CROSS-REFERENCE TO RELATED APPLICATION

This application claims priority to and benefit of U.S. Provisional Patent Application No. 61/970,769, entitled “HYDRAULIC TURBINE SYSTEM WITH AUXILIARY NOZZLES,” filed on Mar. 26, 2014, which is hereby incorporated by reference in its entirety for all purposes.

BACKGROUND

This section is intended to introduce the reader to various aspects of art that may be related to various aspects of the present invention, which are described and/or claimed below. This discussion is believed to be helpful in providing the reader with background information to facilitate a better understanding of the various aspects of the present invention. Accordingly, it should be understood that these statements are to be read in this light, and not as admissions of prior art.

The subject matter disclosed herein relates to hydraulic turbines. Hydraulic turbines generate work using fluid to rotate a runner. As the runner rotates, the runner rotates a shaft coupled to equipment. Unfortunately, the hydraulic turbine may expose the runner to pressure imbalances that form radial thrust on the runner. Over time, the radial thrust may wear hydraulic turbine components.

BRIEF DESCRIPTION OF THE DRAWINGS

Various features, aspects, and advantages of the present invention will become better understood when the following detailed description is read with reference to the accompanying figures in which like characters represent like parts throughout the figures, wherein:

FIG. 1 is a cross-sectional view of an embodiment of a hydraulic turbine system;

FIG. 2 is a cross-sectional view of an embodiment of a pressure-compensated-flow-control valve;

FIG. 3 is a cross-sectional view of an embodiment of a pressure-compensated-flow-control valve;

FIG. 4 is a schematic diagram of an embodiment of a hydraulic turbine system with a first hydraulic turbine in series with a second hydraulic turbine and a valve that controls the flow of fluid through auxiliary nozzles on the first and second hydraulic turbines; and

FIG. 5 is a schematic diagram of an embodiment of a hydraulic turbine system with a first hydraulic turbine in series with a second hydraulic turbine and a valve that controls the flow of fluid through auxiliary nozzles on the first and second hydraulic turbines.

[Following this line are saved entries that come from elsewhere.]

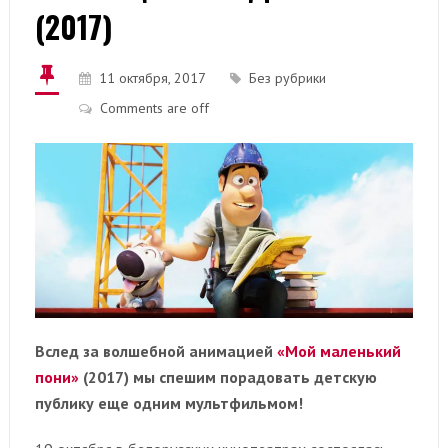
(2017)
11 октября, 2017
Без рубрики
Comments are off
Вслед за волшебной анимацией
«Мой маленький
пони»
(2017) мы спешим порадовать детскую
публику еще одним мультфильмом!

DETAILED DESCRIPTION OF SPECIFIC EMBODIMENTS

One or more specific embodiments of the present invention will be described below. These described embodiments are only exemplary of the present invention. Additionally, in an effort to provide a concise description of these exemplary embodiments, all features of an actual implementation may not be described in the specification. It should be appreciated that in the development of any such actual implementation, as in any engineering or design project, numerous implementation-specific decisions must be made to achieve the developers' specific goals, such as compliance with system-related and business-related constraints, which may vary from one implementation to another. Moreover, it should be appreciated that such a development effort might be complex and time consuming, but would nevertheless be a routine undertaking of design, fabrication, and manufacture for those of ordinary skill having the benefit of this disclosure.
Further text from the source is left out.